Question

50 mL of 0.2 molal urea solution (density = 1.012 g mL⁻¹ at 300 K) is mixed with 250 mL of a solution containing 0.06 g of urea. Both solutions were prepared in the same solvent. The osmotic pressure (in Torr) of the resulting solution at 300 K is ___. 
[Use: Molar mass of urea = 60 g mol⁻¹ ; gas constant, R = 62 L Torr K⁻¹ mol⁻¹; Assume, Δ_mixH = 0, Δ_mixV = 0]

Answer 1

Urea Solution and Osmotic Pressure Calculation

Mole of Urea = 0.2

Weight of Urea is: \[ 0.2 \times 60 = 12 \, \text{g} \] 

Weight of solvent = 1000 g

The volume of the solution is: \[ \frac{1012}{1.012} = 1000 \, \text{ml} \]

50 ml solution contains: \[ \frac{0.2 \times 50}{1000} = 0.01 \, \text{moles} \]

The concentration of the solution is: \[ \frac{0.01 + 0.001}{\frac{300}{1000}} = 0.0366 \]

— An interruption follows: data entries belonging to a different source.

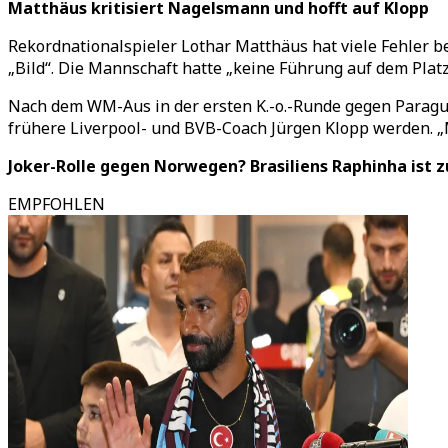
Matthäus kritisiert Nagelsmann und hofft auf Klopp
Rekordnationalspieler Lothar Matthäus hat viele Fehler be
„Bild“. Die Mannschaft hatte „keine Führung auf dem Platz
Nach dem WM-Aus in der ersten K.-o.-Runde gegen Paragu
frühere Liverpool- und BVB-Coach Jürgen Klopp werden. „
Joker-Rolle gegen Norwegen? Brasiliens Raphinha ist 
EMPFOHLEN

Using the formula for osmotic pressure: \[ \pi = C R T = 0.0366 \times 62 \times 300 = 682 \]

Final Answer:

The osmotic pressure \( \pi \) is 682.

Answer 2

1. Given:
   • Mole of urea = 0.2
   • Weight of urea = 0.2×60=12 g
   • Weight of solvent = 1000 g
   • Weight of solution = 1012 g
2. Calculations:
   • Volume of solution = \(\frac{1012}{1.012} = 1000 \, \text{ml}\)
   • Mole of urea in 50 ml solution = \(0.2 \times \frac{50}{1000} = 0.01\)
   • Mole of urea in other solution = \(\frac{0.06}{60} = 0.001\)
   • Concentration of solution = \(0.01 + \frac{0.001}{300} = 0.0366\)
   • Osmotic pressure \(\pi = C \cdot R \cdot T = 0.0366 \times 62 \times 300 = 682\)

So, the osmotic pressure of the solution is 682 Torr.